Saved data entries
-----

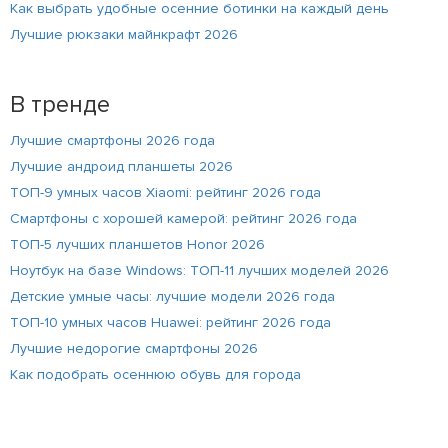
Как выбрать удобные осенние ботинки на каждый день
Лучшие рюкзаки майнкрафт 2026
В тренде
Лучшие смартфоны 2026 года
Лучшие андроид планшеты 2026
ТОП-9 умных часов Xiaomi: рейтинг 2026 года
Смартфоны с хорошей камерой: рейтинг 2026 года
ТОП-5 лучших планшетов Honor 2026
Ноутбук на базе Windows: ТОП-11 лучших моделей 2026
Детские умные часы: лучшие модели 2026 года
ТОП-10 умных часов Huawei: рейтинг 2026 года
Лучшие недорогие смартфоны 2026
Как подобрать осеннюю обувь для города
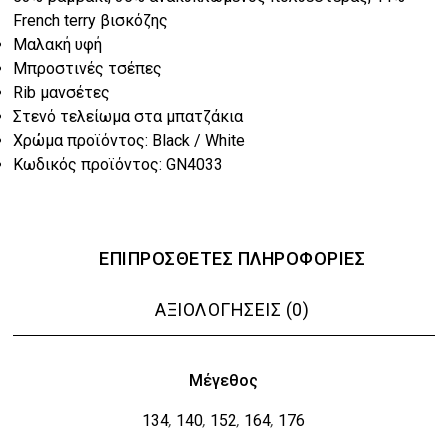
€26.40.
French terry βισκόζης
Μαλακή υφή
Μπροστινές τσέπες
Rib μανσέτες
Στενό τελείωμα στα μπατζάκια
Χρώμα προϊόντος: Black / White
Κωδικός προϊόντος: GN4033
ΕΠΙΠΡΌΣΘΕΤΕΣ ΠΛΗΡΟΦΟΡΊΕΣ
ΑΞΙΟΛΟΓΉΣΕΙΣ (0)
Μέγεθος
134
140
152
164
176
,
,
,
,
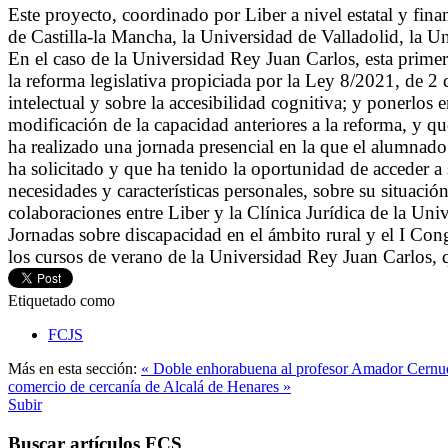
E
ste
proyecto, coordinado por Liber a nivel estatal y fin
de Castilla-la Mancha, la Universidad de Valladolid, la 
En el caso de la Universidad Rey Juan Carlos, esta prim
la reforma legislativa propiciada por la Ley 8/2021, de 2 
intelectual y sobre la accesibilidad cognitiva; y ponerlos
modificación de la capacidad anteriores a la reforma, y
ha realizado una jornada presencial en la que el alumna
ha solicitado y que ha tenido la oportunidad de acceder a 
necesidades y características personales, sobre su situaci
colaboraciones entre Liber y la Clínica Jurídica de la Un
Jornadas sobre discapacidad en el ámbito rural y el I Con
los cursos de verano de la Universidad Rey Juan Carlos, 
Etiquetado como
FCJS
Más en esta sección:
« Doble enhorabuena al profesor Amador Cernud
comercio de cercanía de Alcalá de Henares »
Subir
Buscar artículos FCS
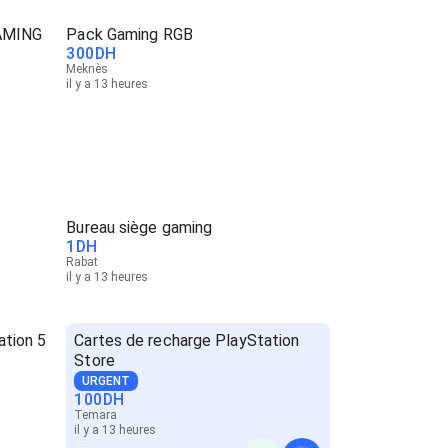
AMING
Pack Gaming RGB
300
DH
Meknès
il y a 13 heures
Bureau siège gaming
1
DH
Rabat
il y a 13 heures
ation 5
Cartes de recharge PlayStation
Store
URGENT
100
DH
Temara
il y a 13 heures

-----

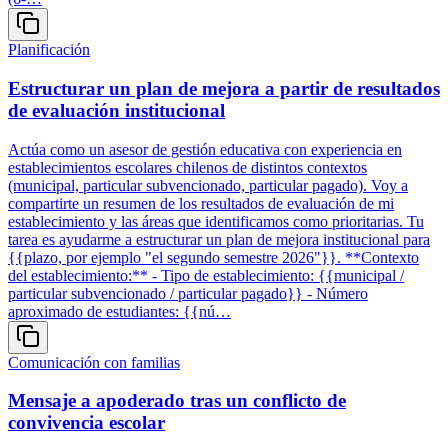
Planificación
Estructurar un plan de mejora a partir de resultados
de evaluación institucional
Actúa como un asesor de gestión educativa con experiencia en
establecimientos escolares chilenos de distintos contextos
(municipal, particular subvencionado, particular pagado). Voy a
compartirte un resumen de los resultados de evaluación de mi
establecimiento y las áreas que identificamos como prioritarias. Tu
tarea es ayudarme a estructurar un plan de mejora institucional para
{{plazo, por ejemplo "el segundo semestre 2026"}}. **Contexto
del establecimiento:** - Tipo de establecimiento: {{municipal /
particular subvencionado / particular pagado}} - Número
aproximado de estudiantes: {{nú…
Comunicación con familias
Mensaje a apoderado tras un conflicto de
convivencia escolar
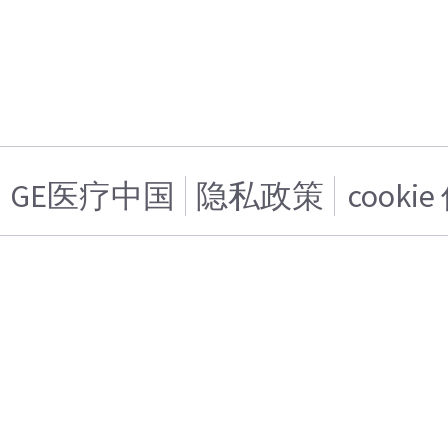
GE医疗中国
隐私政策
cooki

-----

TASK
All lines above starting at the one with "Лучшие андроид планшеты 2026" and ending at the one with "Κωδικός προϊόντος: GN4033", inclusive, are to be printed again exactly, with the pictures left out.

TASK ANSWER
Лучшие андроид планшеты 2026
ТОП-9 умных часов Xiaomi: рейтинг 2026 года
Смартфоны с хорошей камерой: рейтинг 2026 года
ТОП-5 лучших планшетов Honor 2026
Ноутбук на базе Windows: ТОП-11 лучших моделей 2026
Детские умные часы: лучшие модели 2026 года
ТОП-10 умных часов Huawei: рейтинг 2026 года
Лучшие недорогие смартфоны 2026
Как подобрать осеннюю обувь для города
€26.40.
French terry βισκόζης
Μαλακή υφή
Μπροστινές τσέπες
Rib μανσέτες
Στενό τελείωμα στα μπατζάκια
Χρώμα προϊόντος: Black / White
Κωδικός προϊόντος: GN4033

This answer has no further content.